Bryndis Whitson: [00:19:26] Yeah, because you're just stockpiling for the next time you go down.
Christina Monroe: [00:19:31] We have to do less of that now. And prices are pretty much the same. They're not as bad, but when I go down south and people are complaining. To me, I'm looking and I'm like, oh, that's just the same price I pay at home.
Bryndis Whitson: [00:19:48] Which also puts everything in perspective of how much we're spending now.
Christina Monroe: [00:19:52] Everybody else is having a thing. It's not untoward for a person up north to spend $250 a week on groceries per person. And people are like, what? I'm like, that's that's the normal, about $1,000 a month for groceries. That's not taking into account that I'm a celiac or you have other dietary restrictions or you're choosing to purchase other items and stuff. But yeah, like $1,000. Easy.
Bryndis Whitson: [00:20:26] Oh yeah.
Christina Monroe: [00:20:27] And then but it's entertaining to watch people be upset about it now for them. I spent that my whole life. What? What do you mean? You don't get really excited over a bag of apples for $8. Oh, that was a good price.
Bryndis Whitson: [00:20:44] Yeah, I know now, actually, $8 for a bag of apples is. Oh, there's a sale on right now.
Christina Monroe: [00:20:53] Yeah, there's a sale on. Well the logistics of explaining to people cold storage and why apples at the grocery store are seasonal. And this year's fruit, because they're imperfectly shaped, so they can't be cold storage. A lot of your groceries are 2 or 3 years old from cold storage. And then coming up like, because I grew up in the prairies. Do you know that potatoes and apples and carrots and stuff are all in sawdust and sand and cold storage and then brought up and then you eat it and I was like, the reason your apple tastes mealy is because apples only grow for this short of a season, and they grow here. So the imperfectly shaped ones are the bin apples that haven't been waxed, that are there in the fall are this year's apples, and they're always going to taste better.

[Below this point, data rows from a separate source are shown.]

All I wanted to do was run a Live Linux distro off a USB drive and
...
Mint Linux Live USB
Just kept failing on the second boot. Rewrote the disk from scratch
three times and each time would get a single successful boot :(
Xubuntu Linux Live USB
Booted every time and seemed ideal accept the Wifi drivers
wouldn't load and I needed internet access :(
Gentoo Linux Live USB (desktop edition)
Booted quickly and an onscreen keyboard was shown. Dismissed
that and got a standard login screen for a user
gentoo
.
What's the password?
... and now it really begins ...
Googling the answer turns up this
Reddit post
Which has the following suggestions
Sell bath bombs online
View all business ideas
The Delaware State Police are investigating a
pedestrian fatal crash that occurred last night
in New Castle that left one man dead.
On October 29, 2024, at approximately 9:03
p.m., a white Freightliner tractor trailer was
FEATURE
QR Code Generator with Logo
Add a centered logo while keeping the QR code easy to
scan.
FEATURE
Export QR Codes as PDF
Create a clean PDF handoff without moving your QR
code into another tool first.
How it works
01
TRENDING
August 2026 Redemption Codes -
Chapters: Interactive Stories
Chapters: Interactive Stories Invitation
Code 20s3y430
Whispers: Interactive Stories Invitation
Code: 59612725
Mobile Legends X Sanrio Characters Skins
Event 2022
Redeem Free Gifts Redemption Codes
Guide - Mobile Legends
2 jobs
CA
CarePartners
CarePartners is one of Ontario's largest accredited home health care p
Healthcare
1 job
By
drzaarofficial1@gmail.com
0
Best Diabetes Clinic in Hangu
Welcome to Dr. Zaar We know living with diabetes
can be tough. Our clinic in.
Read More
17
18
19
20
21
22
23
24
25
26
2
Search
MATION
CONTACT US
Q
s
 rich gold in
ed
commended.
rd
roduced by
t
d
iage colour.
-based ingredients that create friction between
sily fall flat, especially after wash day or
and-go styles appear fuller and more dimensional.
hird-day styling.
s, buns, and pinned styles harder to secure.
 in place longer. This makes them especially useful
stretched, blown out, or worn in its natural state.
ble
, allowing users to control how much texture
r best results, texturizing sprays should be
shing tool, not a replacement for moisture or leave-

Bryndis Whitson: [00:21:48] Yeah.
Christina Monroe: [00:21:49] And then the ones that are perfectly shaped and can be cold storage, you're eating them from two years ago. And that's how they taste mealy. And I'm like, oh, we're just learning that. When you have people that live up here, I had this one little boy in my day home and he pulled my face really close one day and he was like, "I need you to teach mom to make your cheese potatoes". And he's talking about scalloped potatoes, right? He wanted scalloped potatoes. And I was like, I don't do anything special to make scalloped potatoes. So making them for children, and I couldn't think about what it was. And then I talked to his mom. His mom was from Inuvik.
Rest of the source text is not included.